Hoving found some unfinished Monets in the stacks and
confronted him. The old man promised to teach Hoving his trade secrets
if the young man kept quiet. Hoving learned that a good fake looks
juicier, more appealing, than the original. The surface only mattered,
as deeper analysis produced conflicting information. Cooking up a
complicated provenance for the piece was unnecessary and often made the
deal more suspicious.
On tour for the book in Seattle, he took care to be quotable. Choice samples from a 1996 interview here.
On museum directors:
They’re muddled progressives, staunch conservatives or the petrified. Especially the petrified. I don’t think they have any idea what they’re doing.
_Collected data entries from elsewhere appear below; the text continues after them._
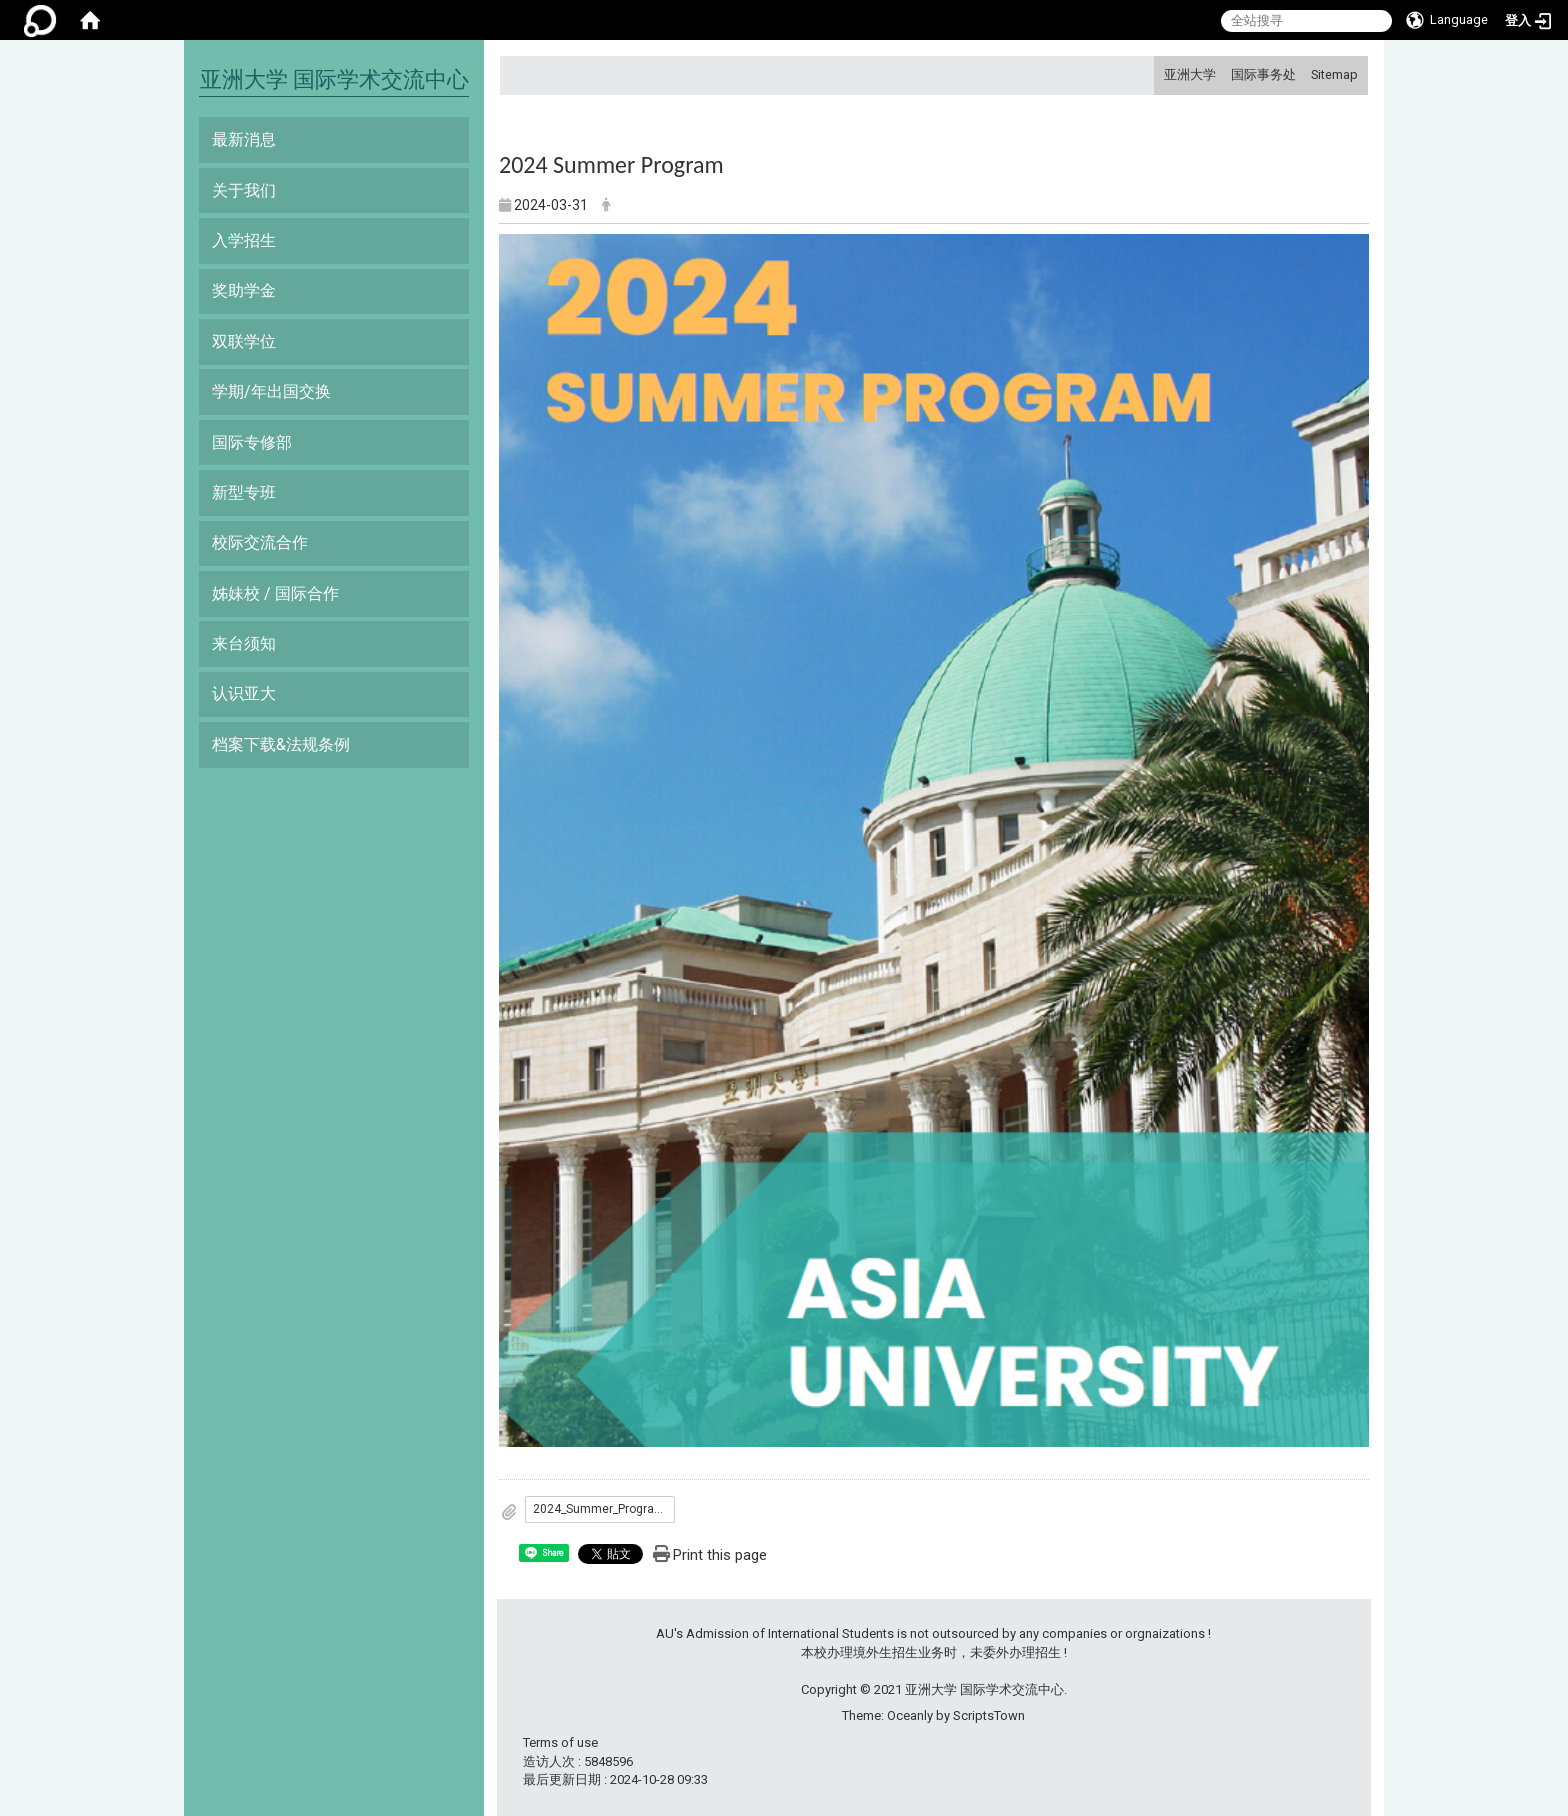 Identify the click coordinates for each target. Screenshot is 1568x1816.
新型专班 (244, 492)
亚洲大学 (1190, 74)
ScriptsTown (989, 1715)
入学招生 (244, 240)
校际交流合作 (260, 542)
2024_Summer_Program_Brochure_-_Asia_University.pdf (604, 1509)
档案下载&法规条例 (281, 744)
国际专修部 (252, 442)
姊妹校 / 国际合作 (275, 593)
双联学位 (244, 341)
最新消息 (244, 139)
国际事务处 (1263, 74)
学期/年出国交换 (271, 391)
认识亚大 (244, 693)
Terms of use (560, 1742)
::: (1156, 74)
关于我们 (244, 190)
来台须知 (244, 643)
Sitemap (1334, 74)
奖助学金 (244, 290)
I was director (at the Met) from 1967 to 1978. That’s too long. Directors should get out after seven years. After that, they’re either too tired or too gutless to do the job.
On fakes:
Everybody wants to believe they’ll find a Ming vase at a flea market, pay $1.89 for it and sell it for $1 million. There are serious collectors who’ve fallen for Degas pastels painted in oils. They can’t tell. And when they find out, they cover it up.
On his contribution:
I’m a popularizer. I opened the place up. I wanted to see John Travolta pick up girls on the steps of the Met. I tried to make the Met a subway stop. I was the first to hang big banners outside. Our audience was old and the audience at the Museum of Modern Art was young. I wanted to steal Modern’s audience.